Palazuelo told Crain’s he plans to pay the taxes and fines by the end of 2020 and also settle a judgment against Arte Express for unpaid rent for an abandoned (off-site) office space.

Several weeks later, however, Crain’s reported that Palazuelo has retained a company called Newmark to market the Packard Plant property to new customers. A senior director for Newmark, Larry Emmons, told Crain’s that “when we get customers, we will raze the structures” existing on the site.

“My job is only to find industrial tenants,” Emmons later told The Detroit News last week. “We’re not trying to do redevelopment of existing buildings for multi-family units or multi-use.”

Putting the land up for sale or lease and marking the site for demolition will finally bring the Packard Plant Project to a close. The one renovated building may also be demolished.

Putting the land up for sale or lease and marking the buildings for demolition surely brings the Packard Plant Project to an end. While the hype about a techno club was obviously a lure to generate more interest in the project, there is no evidence of wrongdoing aside from some late payments and back taxes that Arte Express has promised to pay.

It’s tempting to reference the Simpsons’ 1993 episode “Marge vs. the Monorail,” when a city becomes dazzled, swept away by a fast-talking out-of-town swindler with a beautiful song.
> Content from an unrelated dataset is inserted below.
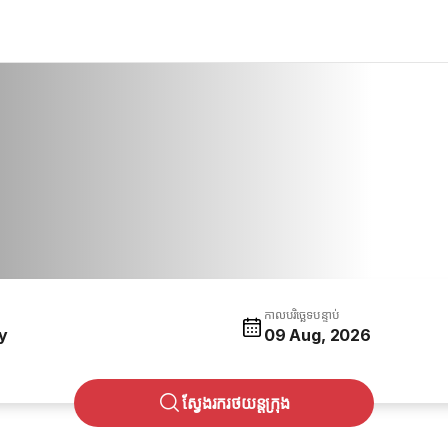
កាលបរិច្ឆេទបន្ទាប់
y
09 Aug, 2026
ស្វែងរករថយន្តក្រុង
That didn’t happen here. If anything, locals seemed far more skeptical than some credulous out-of-town observers. Pearl interviewed several members of the Detroit music community who had trouble believing there could be enough local support in the city to sustain a club like Tresor. The planners themselves frequently expressed frustration that Detroit Mayor Mike Duggan (who has been in office since just a few weeks after Arte Express purchased the Packard Plant) didn’t seem all that enthusiastic about the project from time to time either. Like other Detroiters, Duggan has likely seen many other plans to “transform Detroit” based upon slick PowerPoint slides and giant question marks around the funding.
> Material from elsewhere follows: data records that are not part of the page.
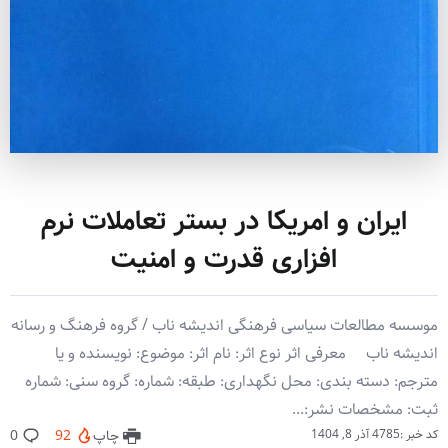
ایران و امریکا در بستر تعاملات نرم
افزاری قدرت و امنیت
موسسه مطالعات سیاسی فرهنگی اندیشه ناب / گروه فرهنگ و رسانه
اندیشه ناب معرفی اثر نوع اثر: نام اثر: موضوع: نویسنده و یا
مترجم: دسته بندی: محل نگهداری: طبقه: شماره: گروه سنی: شماره
ثبت: مشخصات نشر:...
کد خبر :4785
آذر 8, 1404
چاپ
92
0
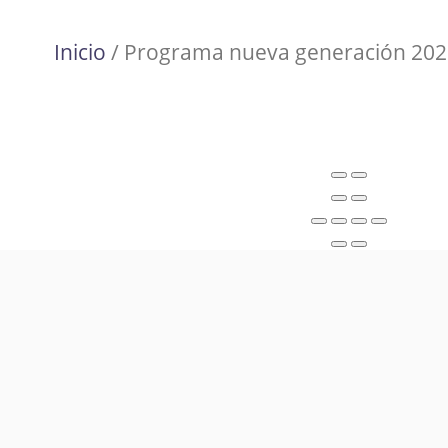
Inicio
/ Programa nueva generación 202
But it’s easy to understand why some did get swept up in the Packard Plant Project hype. Much of it probably comes down to nostalgia for the site itself. The Packard Plant meant something to the old residents of the city, who remember the 40,000 people who earned a good living doing honest work there. It means something else to an electronic music community, too, both the locals and those who revere Detroit and everything about it.
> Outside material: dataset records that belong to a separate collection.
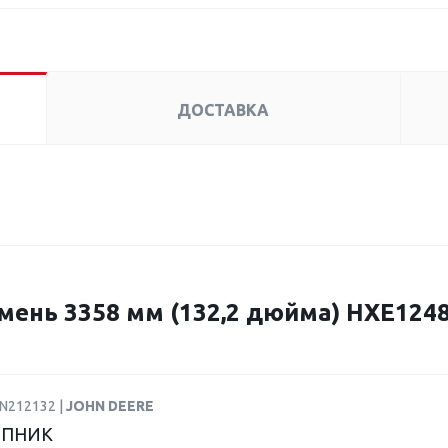
ДОСТАВКА
ень 3358 мм (132,2 дюйма) HXE124
AN212132 |
JOHN DEERE
ПНИК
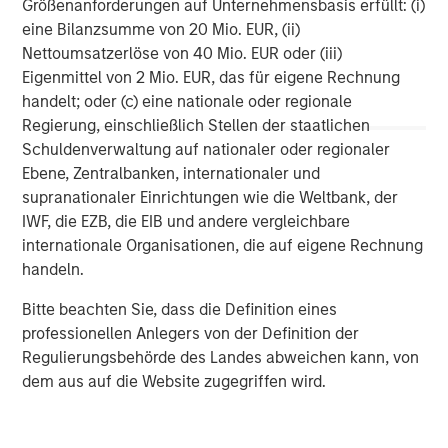
Partners private equity funds.
Größenanforderungen auf Unternehmensbasis erfüllt: (i)
eine Bilanzsumme von 20 Mio. EUR, (ii)
Morgan Stanley is a leading global financial services firm
Nettoumsatzerlöse von 40 Mio. EUR oder (iii)
providing a wide range of investment banking, securities,
Eigenmittel von 2 Mio. EUR, das für eigene Rechnung
investment management, wealth management and credit
handelt; oder (c) eine nationale oder regionale
services. The Firm's employees serve clients worldwide
Regierung, einschließlich Stellen der staatlichen
including corporations, governments, institutions and
Schuldenverwaltung auf nationaler oder regionaler
individuals from more than 600 offices in 33 countries.
Ebene, Zentralbanken, internationaler und
supranationaler Einrichtungen wie die Weltbank, der
IWF, die EZB, die EIB und andere vergleichbare
About BAST
internationale Organisationen, die auf eigene Rechnung
handeln.
BAST AG Value & Invest Development is an Austrian,
privately-owned, neutral and independent financial
Bitte beachten Sie, dass die Definition eines
services company and investment boutique, which
professionellen Anlegers von der Definition der
undertakes special investment, shareholding and capital
Regulierungsbehörde des Landes abweichen kann, von
market projects. Its objective is to increase corporate
dem aus auf die Website zugegriffen wird.
value and assets through the application of capital
market techniques, instruments and use of its network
This has been a decidedly unromantic demise for the Packard Plant Project, but being leveled to make room for fulfillment centers and logistics hubs is a horribly unromantic demise for the Packard Plant too. One can imagine that “Packard” will soon no longer refer to an object or a thing but a mere geographic designation, like Chicago’s “Pullman” neighborhood, preserved on a plaque and maybe an honorary street sign. Maybe in a cellar near the new structures they’ll play some music. That’s after all how it really starts, here and in Berlin too.